【聖地巡盃】第3弾〜八戸へ

十和田・奥入瀬への入り口、八戸は、海運の町、港町。

 

全5回で予定されている、「聖地巡盃」モニターツアーも、明日からの八戸で3回目。折り返し地点となりました。

酒蔵と神社を媒介として眺めてみる町、というのは歴史の奥深さが伝わってきます。
八戸にも歴史を感じさせるポイントが幾つもありました。

八戸酒造

八戸酒造さんの「陸奥八仙」は、お酒に関わる人たちの間でもファンが多くて、とても楽しみにしていました。風情ある建物と、新しいものを取り入れアイディアを凝らした造りの現場がその秘密かな、と思ったりして。
何しろ、レンガ造りと木像の建物が続きになった、景観重要建造物にも指定されている風情ある酒蔵なのです。さらに、実は、建物の裏側にもスーリーあり。
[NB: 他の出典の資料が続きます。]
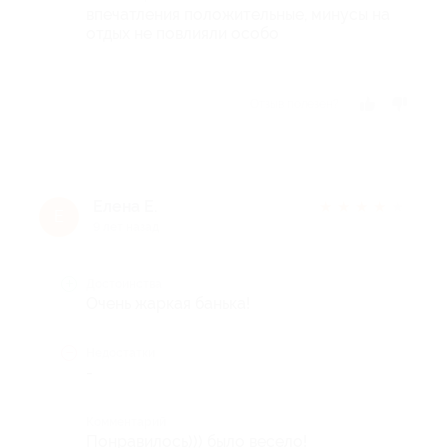
впечатления положительные, минусы на
отдых не повлияли особо
Отзыв полезен?
Елена Е.
★
★
★
★
★
Е
9 лет назад
Достоинства
Очень жаркая банька!
Недостатки
-
Комментарий
Понравилось))) было весело!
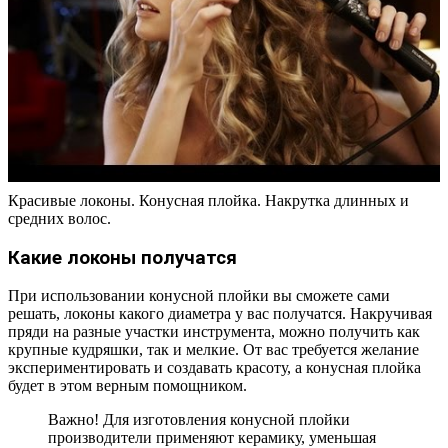
Красивые локоны. Конусная плойка. Накрутка длинных и
средних волос.
Какие локоны получатся
При использовании конусной плойки вы сможете сами
решать, локоны какого диаметра у вас получатся. Накручивая
пряди на разные участки инструмента, можно получить как
крупные кудряшки, так и мелкие. От вас требуется желание
экспериментировать и создавать красоту, а конусная плойка
будет в этом верным помощником.
Важно! Для изготовления конусной плойки
производители применяют керамику, уменьшая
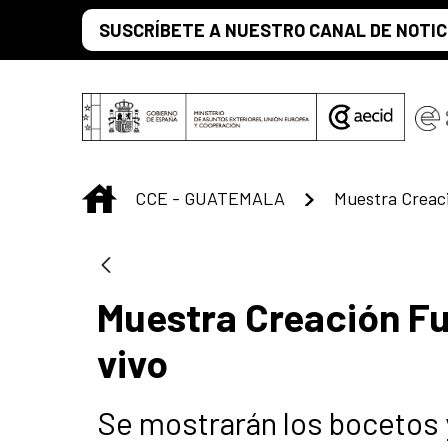
Saltar al contenido principal
SUSCRÍBETE A NUESTRO CANAL DE NOTIC
INICIO
CCE - GUATEMALA
Muestra Creación Fu
vivo
Se mostrarán los bocetos y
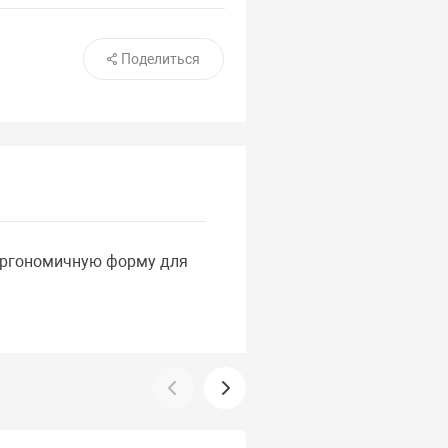
Поделиться
 эргономичную форму для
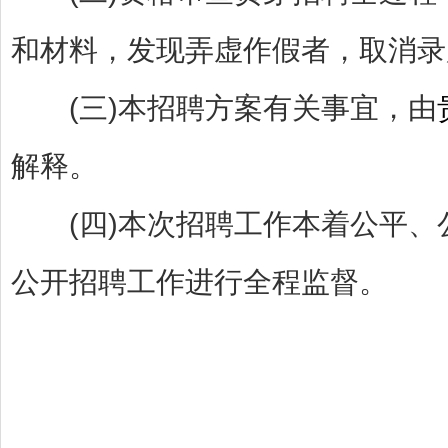
和材料，发现弄虚作假者，取消录
(三)本招聘方案有关事宜，由
解释。
(四)本次招聘工作本着公平、
公开招聘工作进行全程监督。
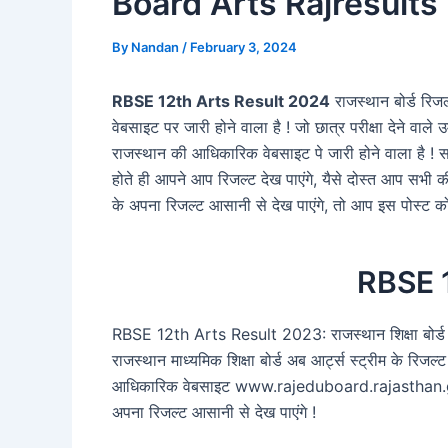
Board Arts Rajresults 
By
Nandan
/
February 3, 2024
RBSE 12th Arts Result 2024
राजस्थान बोर्ड रिज
वेबसाइट पर जारी होने वाला है ! जो छात्र परीक्षा देने वा
राजस्थान की आधिकारिक वेबसाइट पे जारी होने वाला है 
होते ही आपने आप रिजल्ट देख पाएंगे, यैसे दोस्त आप सभी की
के अपना रिजल्ट आसानी से देख पाएंगे, तो आप इस पोस्ट क
RBSE 1
RBSE 12th Arts Result 2023: राजस्थान शिक्षा बोर्ड एग्
राजस्थान माध्यमिक शिक्षा बोर्ड अब आर्ट्स स्ट्रीम के रिजल
आधिकारिक वेबसाइट www.rajeduboard.rajasthan.gov.i
अपना रिजल्ट आसानी से देख पाएंगे !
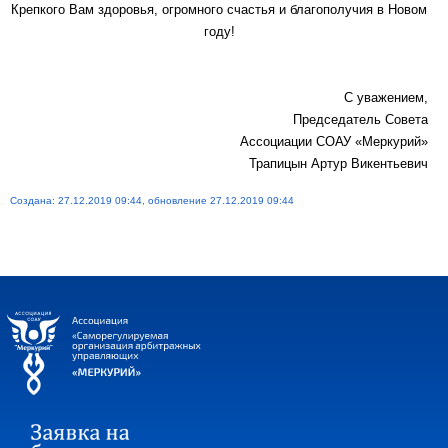
Крепкого Вам здоровья, огромного счастья и благополучия в Новом
году!
С уважением,
Председатель Совета
Ассоциации СОАУ «Меркурий»
Трапицын Артур Викентьевич
Создана: 27.12.2019 09:44, обновление 27.12.2019 09:44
敷地の裏を流れる川に面し貯蔵倉庫があり、かつて船を横付けしてここから出荷したのだそう。八戸港がほんとにすぐそばであっても、船で運んだ方が便利だったんですね。川が流通の主流だった当時の様子が思い起こされます。

 

また、八戸で印象に残ったものの一つが………蕪島神社。うみねこの多さにびっくりだったのと同時に、海の町、港町なんだと実感したのでした。

蕪島神社

今回のツアーは津軽地方から弘前、南部地方から八戸、という青森では2カ所で開催させていただいています。

青森の祭りといえば、「ねぶた」。勇壮な武者の青森「ねぶた」だけでなく、弘前の「ねぷた」、そして80年ぶり、1902年に復活して以来人気急上昇の五所川原「立佞武多祭」など、津軽地方を中心に各地で行なわれています。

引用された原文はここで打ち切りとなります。